俺は、デッキに出て、マライアさんにもらったビールを片手に、空を見上げていた。

部屋に通されたけど寝る気になんて、ならなかった。この開放的な気持ちを、もっともっと味わっていたかったからだ。

 俺のしたことなんか、大したことはない。口から出まかせを言って、あの無線モジュールを繋げただけ。

敵と戦ったわけじゃない。自分の手で、レオナを取り戻したわけでもない。

でも、なんだか無性にすがすがしくて、気分が良い。あぁ、そうだ。

俺は、やったんだ。きっと初めて自分の義ってやつを貫き通した。だから、こんな気分なんだろう。

 空港でニケたちに再開したとき、あいつら、まるで幽霊を見るみたいに俺を見つめてから、こぞって飛びついてきて大変だった。

だけど、俺は、あいつらをちゃんと受け止めることができた。脚が痛かったしよろけたが、そう言う話じゃない。

もっと精神的な部分だ。ニュータイプのあいつらを、俺は、まるで弟や妹みたいに思って、再会を喜べた。

そのことが、どうしてか嬉しくてたまらなかった。

それもこれも、マライアさんが助けてくれたことと、それから、アヤさんが信じてくれたからこそ、だ。

 あのアヤさんって人は本当に不思議だ。

ニュータイプらしいけど、レオナやニケたちに感じたような壁は全くと言っていいほどなかった。

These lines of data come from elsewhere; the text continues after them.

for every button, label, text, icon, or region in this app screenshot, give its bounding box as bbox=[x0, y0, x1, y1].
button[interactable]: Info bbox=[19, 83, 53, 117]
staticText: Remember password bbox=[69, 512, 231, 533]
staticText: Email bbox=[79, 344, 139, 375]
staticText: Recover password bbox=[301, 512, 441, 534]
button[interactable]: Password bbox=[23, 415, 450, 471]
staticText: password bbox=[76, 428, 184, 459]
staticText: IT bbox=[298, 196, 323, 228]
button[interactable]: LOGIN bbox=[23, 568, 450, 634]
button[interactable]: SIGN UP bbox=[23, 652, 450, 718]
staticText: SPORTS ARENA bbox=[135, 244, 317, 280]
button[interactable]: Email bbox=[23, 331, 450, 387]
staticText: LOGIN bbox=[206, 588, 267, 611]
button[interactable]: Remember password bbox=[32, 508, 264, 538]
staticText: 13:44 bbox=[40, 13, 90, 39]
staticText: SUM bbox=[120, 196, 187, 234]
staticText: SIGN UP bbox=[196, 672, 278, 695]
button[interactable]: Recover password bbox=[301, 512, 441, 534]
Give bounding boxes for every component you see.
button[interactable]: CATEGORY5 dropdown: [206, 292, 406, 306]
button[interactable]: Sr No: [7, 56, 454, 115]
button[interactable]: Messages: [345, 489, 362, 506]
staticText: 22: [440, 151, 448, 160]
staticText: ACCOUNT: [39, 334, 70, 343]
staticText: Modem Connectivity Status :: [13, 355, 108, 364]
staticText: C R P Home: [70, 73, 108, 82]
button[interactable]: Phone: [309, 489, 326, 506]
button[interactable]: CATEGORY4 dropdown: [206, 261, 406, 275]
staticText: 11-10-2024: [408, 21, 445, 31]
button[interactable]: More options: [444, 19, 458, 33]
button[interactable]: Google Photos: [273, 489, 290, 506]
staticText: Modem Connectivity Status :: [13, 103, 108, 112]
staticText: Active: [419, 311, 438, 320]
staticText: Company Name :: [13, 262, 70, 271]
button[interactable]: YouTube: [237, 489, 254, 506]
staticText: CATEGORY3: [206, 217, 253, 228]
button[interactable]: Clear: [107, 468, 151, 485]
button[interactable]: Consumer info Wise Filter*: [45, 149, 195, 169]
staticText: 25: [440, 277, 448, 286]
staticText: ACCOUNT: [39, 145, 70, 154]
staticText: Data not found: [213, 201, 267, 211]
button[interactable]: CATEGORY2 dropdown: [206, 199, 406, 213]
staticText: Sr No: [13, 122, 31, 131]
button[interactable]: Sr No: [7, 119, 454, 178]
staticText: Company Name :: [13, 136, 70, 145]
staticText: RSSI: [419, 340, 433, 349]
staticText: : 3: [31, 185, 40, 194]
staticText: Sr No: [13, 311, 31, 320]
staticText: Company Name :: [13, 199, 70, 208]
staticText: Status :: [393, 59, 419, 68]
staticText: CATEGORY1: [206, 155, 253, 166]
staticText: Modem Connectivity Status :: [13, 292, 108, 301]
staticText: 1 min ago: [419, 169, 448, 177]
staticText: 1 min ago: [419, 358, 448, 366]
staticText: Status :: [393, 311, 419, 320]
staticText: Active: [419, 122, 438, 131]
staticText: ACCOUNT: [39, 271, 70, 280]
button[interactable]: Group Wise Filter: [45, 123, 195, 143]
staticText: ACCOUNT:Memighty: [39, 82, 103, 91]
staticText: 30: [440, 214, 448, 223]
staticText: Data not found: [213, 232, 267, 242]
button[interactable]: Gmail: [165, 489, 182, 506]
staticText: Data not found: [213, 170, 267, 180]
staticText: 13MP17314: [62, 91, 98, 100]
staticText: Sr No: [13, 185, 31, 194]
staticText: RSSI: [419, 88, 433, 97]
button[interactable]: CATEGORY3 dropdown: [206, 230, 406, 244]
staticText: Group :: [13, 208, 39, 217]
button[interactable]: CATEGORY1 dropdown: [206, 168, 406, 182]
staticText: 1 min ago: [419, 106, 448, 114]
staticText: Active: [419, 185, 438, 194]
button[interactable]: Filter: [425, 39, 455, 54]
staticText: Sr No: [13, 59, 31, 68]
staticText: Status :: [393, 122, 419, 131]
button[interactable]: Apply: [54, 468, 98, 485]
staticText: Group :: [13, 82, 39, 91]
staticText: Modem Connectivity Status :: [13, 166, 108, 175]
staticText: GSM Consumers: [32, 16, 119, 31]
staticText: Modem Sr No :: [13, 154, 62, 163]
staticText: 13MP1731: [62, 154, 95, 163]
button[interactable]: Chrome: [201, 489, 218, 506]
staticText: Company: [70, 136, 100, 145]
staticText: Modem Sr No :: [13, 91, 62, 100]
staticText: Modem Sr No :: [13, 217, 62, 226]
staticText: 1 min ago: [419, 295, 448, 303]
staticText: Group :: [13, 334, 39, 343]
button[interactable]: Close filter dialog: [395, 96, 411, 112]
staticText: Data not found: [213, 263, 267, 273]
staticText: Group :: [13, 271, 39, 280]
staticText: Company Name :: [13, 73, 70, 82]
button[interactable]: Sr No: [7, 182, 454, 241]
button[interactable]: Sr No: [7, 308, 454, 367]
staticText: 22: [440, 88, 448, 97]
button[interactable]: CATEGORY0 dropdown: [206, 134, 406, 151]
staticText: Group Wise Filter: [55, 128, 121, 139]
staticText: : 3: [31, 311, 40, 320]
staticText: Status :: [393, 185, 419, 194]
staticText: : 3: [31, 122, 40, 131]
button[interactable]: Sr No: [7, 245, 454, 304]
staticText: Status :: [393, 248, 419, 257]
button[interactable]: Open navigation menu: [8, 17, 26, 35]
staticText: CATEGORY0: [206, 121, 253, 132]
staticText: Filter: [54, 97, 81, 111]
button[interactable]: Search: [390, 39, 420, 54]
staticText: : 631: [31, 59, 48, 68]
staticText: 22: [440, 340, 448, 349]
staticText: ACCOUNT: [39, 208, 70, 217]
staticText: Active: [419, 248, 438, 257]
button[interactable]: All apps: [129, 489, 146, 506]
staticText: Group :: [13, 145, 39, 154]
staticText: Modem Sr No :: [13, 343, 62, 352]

マライアさんも、レナさんもそうだったけど、それはあのアヤさんあってのことだと思う。

ニュータイプってのは、感じ取ることに優れているものだと思っていたが、

あのアヤさんは、感じ取るだけじゃなくて、まるで自分の意思や勇気を相手を選ばずに伝えることが出来る様な、

そんな感じだった。

 もしかしたら、ジョニーの話の中にあった、人を惹きつけるタイプのニュータイプなのかもしれない。

いや、おそらく惹きつけるだけじゃなくて、ある種の変革ももたらす人だ。

あの人の、強烈な「繋がろう」とする気持ちは、人と人の間のわだかまりなんて簡単に打ち壊して、

まるで古くからの友人みたいに手と手を取り合うような気持ちにさせる。

ただそれは、能力よりも人柄なのかもしれない、とも思う。話を聞けば、小さい頃からいろんな苦労をしてきたっていうし。

そう考えたら、ジョニーの言った、希望としてのニュータイプの、さきがけなのかもしれない。

 ニケたちも、あの人のように、苦労を乗り越えて、何かをつかめば、もしかしたら、

たくさんの人を幸せに出来る様な人になるのかもしれない。

 あいつらには、そう言う未来を望んでやりたい。